The video explains that Ian was born a girl, but always knew he was a boy.
Rep. Paul Tucker, a 32-year veteran of the Salem Police Force and former Salem Police Chief for five years, speaks to safety concerns in another ad. “Laws already exist to prevent assault and hold offenders accountable,” he says. “In the two years since state law began protecting transgender people from discrimination, there’s been no increase in public safety incidents, including in restrooms. Ensuring dignity and respect for everyone is not a threat to public safety.”
In the third ad, Rep. Tucker is joined by Debra Robbin, the executive director of the Massachusetts Coalition Against Sexual Assault and Domestic Violence. “Dignity and respect. That’s what this is about,” Debra explains.
The three ads can be viewed below:
“My Kid,” featuring Don and his son Ian: https://freedommassachusetts.org/my-k/
“Community,” featuring Rep. Tucker: https://freedommassachusetts.org/community/
“Important,” featuring Rep. Tucker and Debra Robbin: https://freedommassachusetts.org/important/
In 2016, at the urging of civic, business and community leaders throughout the Commonwealth, the Massachusetts legislature passed – with a bipartisan, supermajority vote – the historic nondiscrimination protections for transgender people in public places. Governor Charlie Baker signed the bill into law in July 2016. Shortly after it went into effect in October 2016, a small group of opponents gathered the minimum number of signatures required to place the law on the ballot for repeal in November 2018.

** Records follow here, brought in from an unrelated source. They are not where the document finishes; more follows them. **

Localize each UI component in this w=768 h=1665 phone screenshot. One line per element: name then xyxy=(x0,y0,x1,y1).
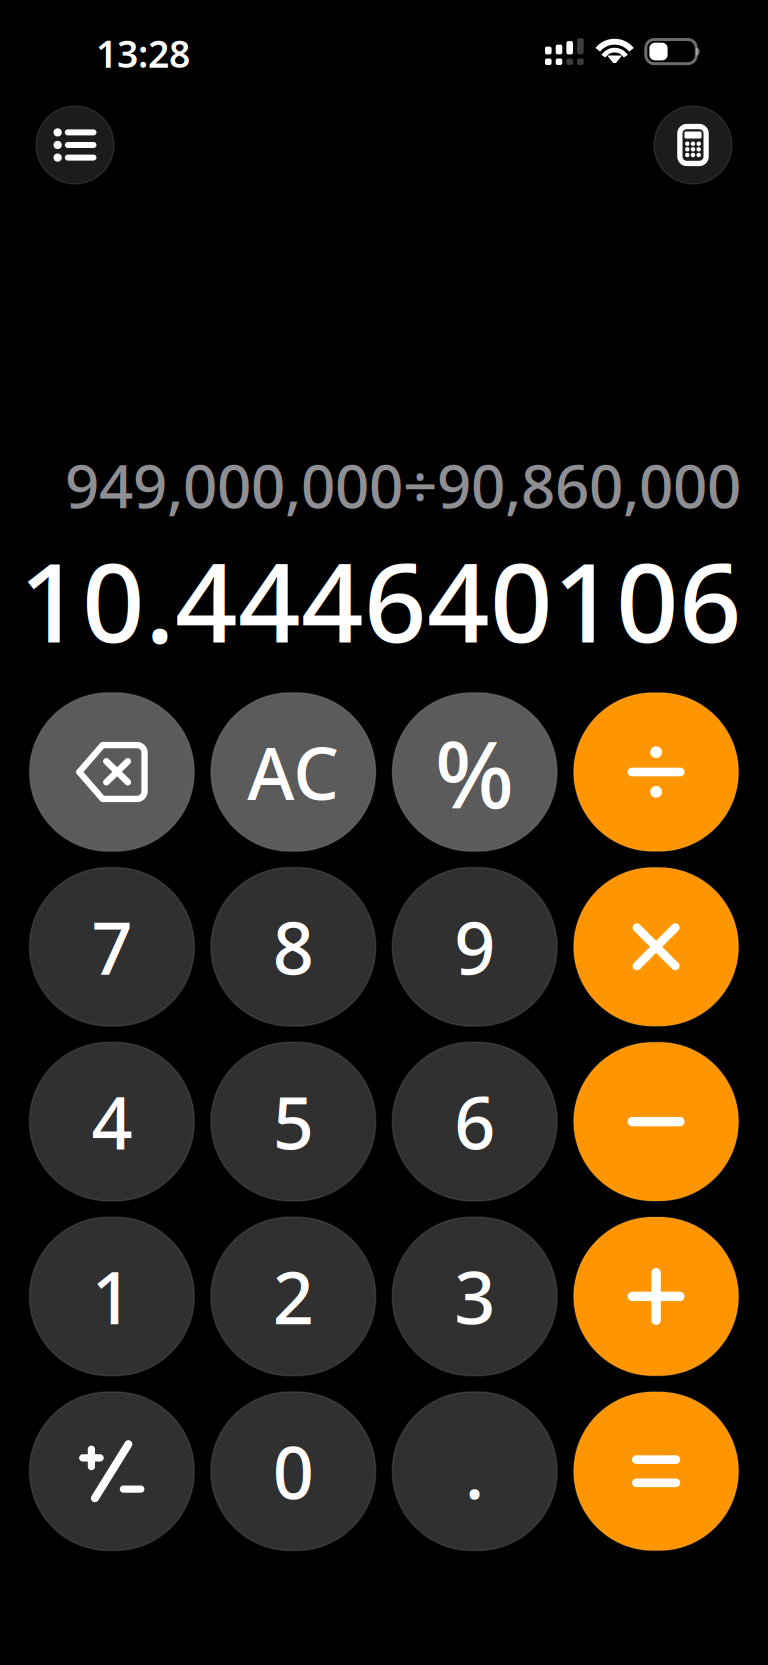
staticText: 4 xyxy=(91,1074,132,1169)
button[interactable]: Plus minus xyxy=(29,1392,194,1551)
button[interactable]: 9 xyxy=(392,867,557,1026)
button[interactable]: 6 xyxy=(392,1042,557,1201)
staticText: 1 xyxy=(91,1249,132,1344)
button[interactable]: 0 xyxy=(211,1392,376,1551)
button[interactable]: Divide xyxy=(574,693,739,851)
staticText: 5 xyxy=(273,1074,314,1169)
button[interactable]: 2 xyxy=(211,1217,376,1376)
button[interactable]: Delete xyxy=(29,693,194,851)
button[interactable]: Calculator mode xyxy=(654,106,732,184)
staticText: 2 xyxy=(273,1249,314,1344)
button[interactable]: Subtract xyxy=(574,1042,739,1201)
button[interactable]: History xyxy=(36,106,114,184)
button[interactable]: 3 xyxy=(392,1217,557,1376)
staticText: 6 xyxy=(454,1074,495,1169)
staticText: 3 xyxy=(454,1249,495,1344)
button[interactable]: 7 xyxy=(29,867,194,1026)
button[interactable]: Percent xyxy=(392,693,557,851)
staticText: 7 xyxy=(91,899,132,995)
button[interactable]: Equals xyxy=(574,1392,739,1551)
button[interactable]: Add xyxy=(574,1217,739,1376)
staticText: . xyxy=(465,1423,485,1519)
staticText: 13:28 xyxy=(96,28,190,78)
button[interactable]: 5 xyxy=(211,1042,376,1201)
button[interactable]: Decimal point xyxy=(392,1392,557,1551)
staticText: AC xyxy=(247,724,339,820)
staticText: 10.444640106 xyxy=(19,527,742,673)
staticText: 0 xyxy=(273,1423,314,1519)
staticText: 9 xyxy=(454,899,495,995)
staticText: % xyxy=(435,710,515,834)
staticText: 8 xyxy=(273,899,314,995)
button[interactable]: 1 xyxy=(29,1217,194,1376)
button[interactable]: All Clear xyxy=(211,693,376,851)
staticText: 949,000,000÷90,860,000 xyxy=(65,445,741,525)
button[interactable]: 8 xyxy=(211,867,376,1026)
button[interactable]: Multiply xyxy=(574,867,739,1026)
button[interactable]: 4 xyxy=(29,1042,194,1201)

The Williams Institute released a peer-reviewed study in September that found there has been no increase in public safety incidents in restrooms, locker rooms, or changing rooms in cities and towns in MA with transgender-inclusive public accommodations ordinances — including in Boston, where an ordinance has been in place for more than a decade.

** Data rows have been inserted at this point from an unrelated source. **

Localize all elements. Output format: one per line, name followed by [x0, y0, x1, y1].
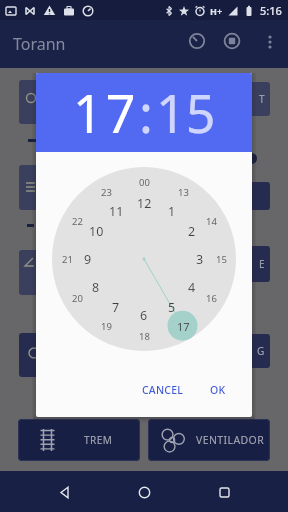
staticText: 11 — [109, 203, 124, 219]
button[interactable] — [19, 250, 49, 295]
staticText: CANCEL — [142, 383, 184, 397]
staticText: 2 — [188, 223, 196, 239]
staticText: 8 — [92, 279, 100, 295]
button[interactable]: E — [240, 246, 270, 282]
staticText: 5 — [168, 299, 176, 315]
staticText: 12 — [137, 195, 152, 211]
button[interactable] — [240, 182, 270, 210]
button[interactable]: VENTILADOR — [148, 419, 270, 461]
staticText: 3 — [196, 251, 204, 267]
staticText: 17 — [73, 77, 139, 148]
staticText: G — [257, 344, 265, 358]
staticText: E — [259, 257, 265, 271]
button[interactable] — [19, 80, 49, 124]
staticText: 18 — [139, 330, 150, 343]
staticText: 20 — [72, 292, 83, 305]
staticText: 00 — [139, 176, 150, 189]
button[interactable] — [187, 31, 207, 51]
staticText: 21 — [62, 253, 73, 266]
staticText: 15 — [216, 253, 227, 266]
staticText: 22 — [72, 215, 83, 228]
staticText: 23 — [101, 186, 112, 199]
button[interactable] — [222, 31, 242, 51]
staticText: 7 — [112, 299, 120, 315]
staticText: 1 — [168, 203, 176, 219]
staticText: 9 — [84, 251, 92, 267]
button[interactable]: T — [240, 82, 270, 116]
staticText: 4 — [188, 279, 196, 295]
staticText: 19 — [101, 320, 112, 333]
staticText: T — [259, 92, 265, 106]
staticText: 13 — [178, 186, 189, 199]
staticText: 16 — [206, 292, 217, 305]
staticText: : — [139, 77, 156, 148]
staticText: TREM — [84, 433, 113, 447]
button[interactable]: TREM — [18, 419, 140, 461]
button[interactable]: G — [240, 334, 270, 368]
button[interactable] — [262, 34, 278, 50]
staticText: 17 — [177, 319, 190, 334]
staticText: VENTILADOR — [196, 433, 265, 447]
staticText: 15 — [156, 77, 216, 148]
button[interactable] — [44, 477, 84, 507]
button[interactable]: OK — [204, 377, 232, 403]
staticText: 6 — [140, 307, 148, 323]
button[interactable] — [19, 333, 49, 377]
staticText: OK — [210, 383, 226, 397]
staticText: H+ — [210, 5, 223, 17]
button[interactable] — [204, 477, 244, 507]
staticText: 10 — [89, 223, 104, 239]
staticText: Torann — [13, 33, 66, 55]
button[interactable] — [19, 165, 49, 210]
button[interactable] — [124, 477, 164, 507]
staticText: 14 — [206, 215, 217, 228]
staticText: 5:16 — [260, 3, 282, 18]
button[interactable]: CANCEL — [136, 377, 190, 403]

A “yes” vote on question 3 keeps critical protections for transgender people from discrimination in place. A “no” vote repeals this provision of the public accommodations law.

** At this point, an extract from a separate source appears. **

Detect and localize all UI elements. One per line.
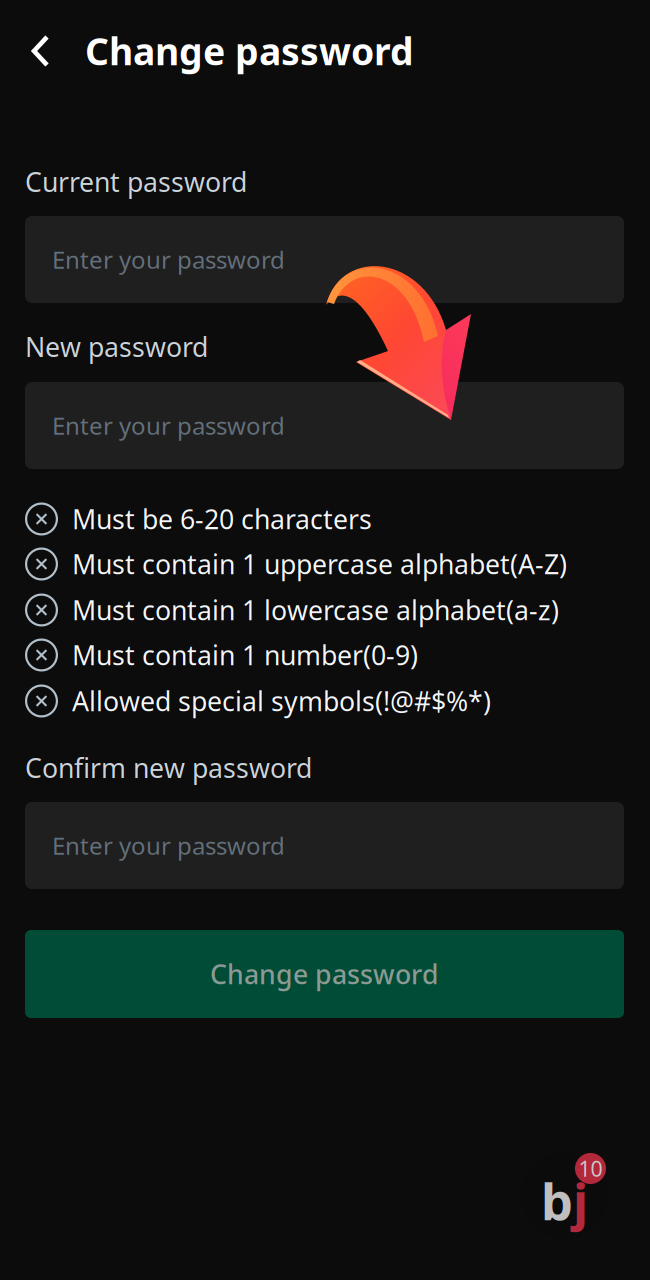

Freedom for All Massachusetts is the coalition working to uphold the state’s current nondiscrimination protections for transgender people in public places like restaurants, retail shops and hospitals, ensuring that Massachusetts continues to be a national leader on equality and fairness for all. A November 2018 ballot referendum will ask voters whether they want to retain the law, which has been effective since 2016.